2024年7月にボニク・バルタ紙のインタビューを受けたウマル氏は、この亜大陸において大規模な蜂起が繰り返し発生しているのはバングラデシュだけだと主張した。最初の事例は1952年、2回目は1969年、3回目は1971年、そして4回目は1990年に都市部で発生したエルシャドに対する大規模な蜂起である。2024年7月の人民運動を大規模な蜂起と呼び、ウマル氏はそのインタビューで、このような状況下ではハシナ政権が存続するのは難しいと主張した。この蜂起はバングラデシュの歴史において前例のないもので、全国の都市部と農村部に広がったと彼は述べた。

バングラデシュで共産主義と革命を追求する人々は、独立後、多様な理論と方式を選択することで多くの党派に分裂した。革命を起こすための第一の考慮事項は通常、現地の生産システムの特性であった。行動方針は、封建制の場合、半封建半資本主義制の場合、そして資本主義の場合とそれぞれ異なるものであった。しかし、一部の現地党派は、毛沢東のように村を包囲してから町を占領すべきだという理論を提唱した。また、ラテンアメリカ諸国のようにゲリラ戦を組織しない限り、ここでは革命は起こらないと主張する者もいた。しかし、この国の大衆運動を長年分析した上で、バングラデシュにおける革命の本質は「大衆蜂起」でなければならないという見解を持っていたのは、ウマルだけだった。彼はこのテーマについて「権力は人民の手中:選挙か盛り上がりか」と題する本まで書き、1996年に出版した。彼の主張はバングラデシュの歴史を通じて繰り返し証明されてきた。

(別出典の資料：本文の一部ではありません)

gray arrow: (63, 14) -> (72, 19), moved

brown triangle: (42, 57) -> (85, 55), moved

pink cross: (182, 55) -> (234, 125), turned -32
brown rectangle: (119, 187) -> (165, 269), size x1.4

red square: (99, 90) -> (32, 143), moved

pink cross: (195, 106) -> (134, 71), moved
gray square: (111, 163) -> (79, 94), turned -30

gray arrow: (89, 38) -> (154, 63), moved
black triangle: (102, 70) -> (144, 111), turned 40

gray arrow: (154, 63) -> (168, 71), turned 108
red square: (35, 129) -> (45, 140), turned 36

バドルッディン・ウマルの著作を読めば、個人主義的で党派的な歴史物語の神話は崩れ去り、農民や労働者階級の闘争に余地を見出すだろう。これらの著作は、事実に基づき、いかなる恐れも、偏見も、ためらいもなく、客観的かつ公平に提示された輝かしい例として、今もなお語り継がれている。ウマルは最近のインタビューで、生前に待ち望んでいた社会・政治変革が実現しなかったことを嘆いた。さらに、彼の著作、特に共同体主義と言語運動に関する著作は、おそらく十分な注目を集めていなかっただろう。

欺瞞、偽善、非論理、そして無知に対する彼の明確で揺るぎない、そして信念に基づいた姿勢は、明らかに多くの敵を生み出した。しかし、アワミ連盟、ジャティヤ党、そしてBNPといった権力者への批判は容赦なかった。しかしながら、知識人層を含め、彼の支持者は批判者をはるかに上回っていた。著名な作家アフマド・サファは、「バドルッディン・ウマルの時代」に生まれたことを幸運と考えていた。ウマルの声は消え去ったかもしれないが、彼の著作、社会変革の処方箋、そして歴史の軌跡に関するビジョンと洞察は、これからも私たちに道を示し、正義と平等のための闘いにおいて私たちを鼓舞し続けるだろう。同志ウマルよ、私たちはあなたに別れを告げるつもりはない。あなたは、農民と労働者の汗と血に染まったこの地で、永遠に私たちと共にいるだろう。